Entre missas e mísseis teus irmãos
Entre medos e mitos teus amigos
Entretanto entre portas tu contigo
entretido a sonhar como eles vão
Entre que muros moram suas mãos
Entre que murtas montam seus abrigos
Entre quem possa ver deste postigo
entre que morros morrem de aflição
Entre murros enfrentam-se os mais tristes
Entre jogos ou danças proibidas
entre Deus e a droga os menos fortes
Entre todos e tu vê o que existe
Entreacto em comum somente a vida
Entre tímidas aspas já a morte
Escolhi este soneto entre a vasta obra de David Mourão-Ferreira, não exactamente ao acaso mas, precisamente porque gosto. Também não foi eleito com o sentido de fazer uma análise do poema e muito menos da sua obra.
Não o saberia fazer.

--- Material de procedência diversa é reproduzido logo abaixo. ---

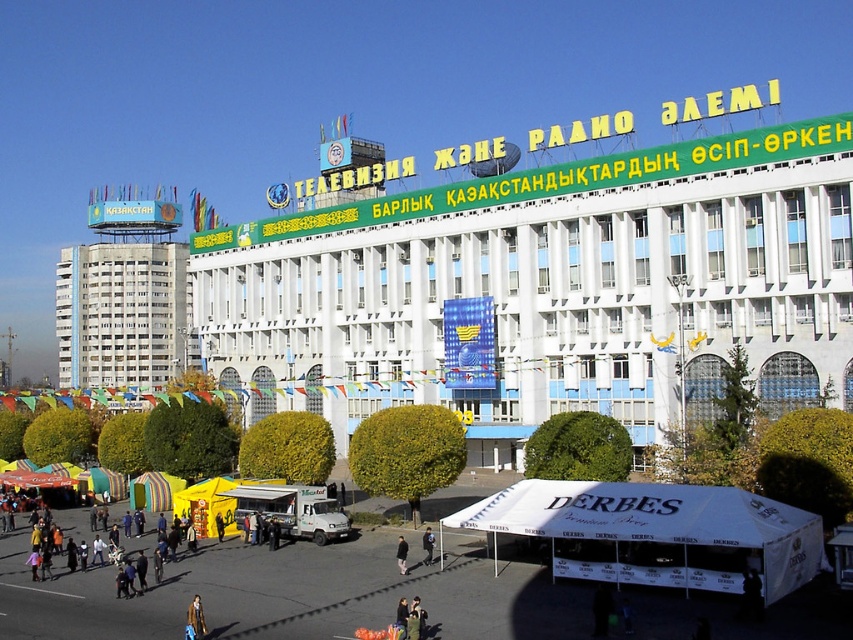 Is yellow fabric canopy at lower left below dark brown leather jacket at lower center?

Incorrect, yellow fabric canopy at lower left is not positioned below dark brown leather jacket at lower center.

Locate an element on the screen. yellow fabric canopy at lower left is located at coordinates (206, 506).

Which is more to the right, white concrete building at left or black fabric person at center?

From the viewer's perspective, black fabric person at center appears more on the right side.

Is white concrete building at left bigger than black fabric person at center?

Indeed, white concrete building at left has a larger size compared to black fabric person at center.

Is point (102, 304) more distant than point (399, 547)?

Yes, point (102, 304) is behind point (399, 547).

Image resolution: width=853 pixels, height=640 pixels. What are the coordinates of `white concrete building at left` in the screenshot? It's located at (123, 314).

The height and width of the screenshot is (640, 853). Identify the location of white fabric canopy at lower center. (656, 532).

Is point (808, 557) positioned behind point (415, 618)?

Yes, it is behind point (415, 618).

Where is `white fabric canopy at lower center`? The image size is (853, 640). white fabric canopy at lower center is located at coordinates (656, 532). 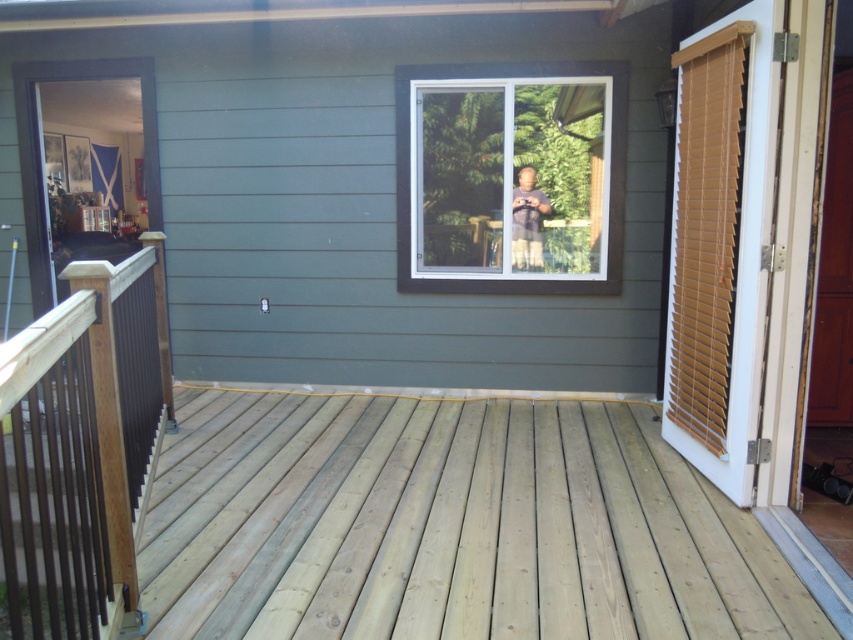 Question: Estimate the real-world distances between objects in this image. Which object is farther from the white plastic window at center?

Choices:
 (A) matte black phone at center
 (B) natural wood deck at center

Answer: (B)

Question: Which object is closer to the camera taking this photo?

Choices:
 (A) tan wood blinds at right
 (B) natural wood deck at center

Answer: (B)

Question: From the image, what is the correct spatial relationship of white plastic window at center in relation to matte black phone at center?

Choices:
 (A) right
 (B) left

Answer: (B)

Question: Among these objects, which one is nearest to the camera?

Choices:
 (A) brown wood/rail at left
 (B) white plastic window at center
 (C) matte black phone at center

Answer: (A)

Question: Does brown wood/rail at left lie behind white plastic window at center?

Choices:
 (A) no
 (B) yes

Answer: (A)

Question: Is natural wood deck at center smaller than tan wood blinds at right?

Choices:
 (A) yes
 (B) no

Answer: (B) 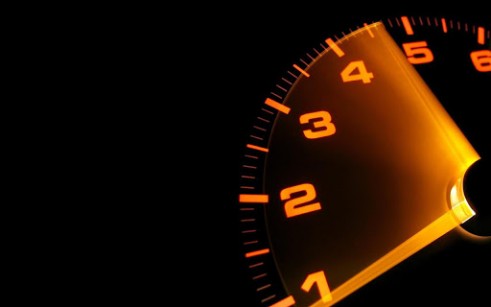 The width and height of the screenshot is (491, 307). I want to click on top left corner empty space, so click(x=7, y=4). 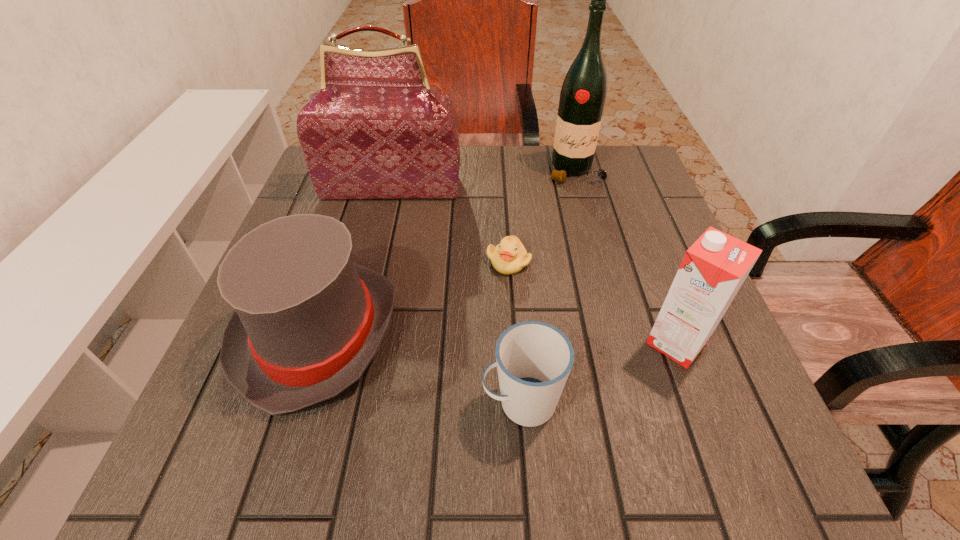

Não será fácil falar de obra tão avultada e de tanto mérito.
Incluí neste texto um soneto de David Mourão-Ferreira para ilustrar as minhas palavras de mais um MESTRE. Meu e de tantos.
David Mourão-Ferreira licenciou-se em Filologia Românica em 1951.
Foi professor do ensino técnico e do ensino liceal e depois iniciou a sua carreira de professor universitário na Faculdade de Letras de Lisboa.
Afastado desta actividade entre 1963 e 1970, por motivos políticos. Foi professor catedrático convidado da mesma instituição a partir de 1990. Simultaneamente manteve nos anos 1960 programas culturais de rádio e televisão.
Foi secretário-geral da Sociedade Portuguesa de Autores e, mais tarde, presidente da Associação Portuguesa de Escritores.
Após o 25 de Abril de 1974 foi Secretário de Estado da Cultura em vários governos entre 1976 e 1978. A partir de 1981 é Responsável pelo Serviço de Bibliotecas Itinerantes e Fixas da Fundação Calouste Gulbenkian, e dirigiu a revista Colóquio/Letras, da mesma instituição
A sua carreira literária teve início em 1945, com a publicação de alguns poemas na revista Seara Nova, e em 1950, publicou o seu primeiro volume de poesia Secreta Viagem.
Colaborou nas revistas Graal e Vértice e foi um dos co-fundadores da revista literária Távola Redonda. Igualmente colaborou com vários jornais, como o Diário Popular e O Primeiro de Janeiro, e foi também director-adjunto do jornal O Dia e director do jornal A Capital.
Na sua poesia é assinalada as presenças constantes da figura da mulher e do amor, sendo considerado como um dos poetas do erotismo na literatura portuguesa.
A vivência do tempo e da memória são também constantes na sua obra, assinalada por uma procura rigorosa de equilíbrio, de força lírica, de grande riqueza rítmica e melódica que fazem dele um clássico da modernidade
Para além de quase duas dezenas de títulos publicados em poesia, como ensaísta teve também diversas obras notáveis, e igualmente na ficção narrativa estreando-se em 1959 com Gaivotas em Terra.
Alguns textos seus foram adaptados à televisão e ao cinema, e foi ainda autor de poemas para fados, muitos deles celebrizados por Amália Rodrigues, tal como, Maria Lisboa, Nome de Rua, Fado Peniche, Barco Negro, Madrugada de Alfama entre outros.
Recebeu vários prémios pelas suas obras como o Prémio de Carreira da Sociedade Portuguesa de Autores e foi condecorado com a Grã-Cruz da Ordem de Santiago da Espada.
Poeta, ficcionista, ensaísta, professor, crítico, divulgador, tradutor e dramaturgo, são os aspectos que caracterizam o trajecto de um homem que deixou marca por onde passou e nas pessoas que conheceu.
Eu conheci o David Mourão-Ferreira em Caracas, já muito tempo depois de conhecer a sua obra.
Em 1990, foi a vez de ele ter sido convidado pelo Instituto Português de Cultura de Caracas para as manifestações do Dia de Portugal. Como era habitual para com os convidados, foi constante a minha companhia.
Ficámos amigos.
Até que, na cama do hospital me prometeu escrever um texto para um catálogo de uma exposição minha. Já não lhe foi possível escrever.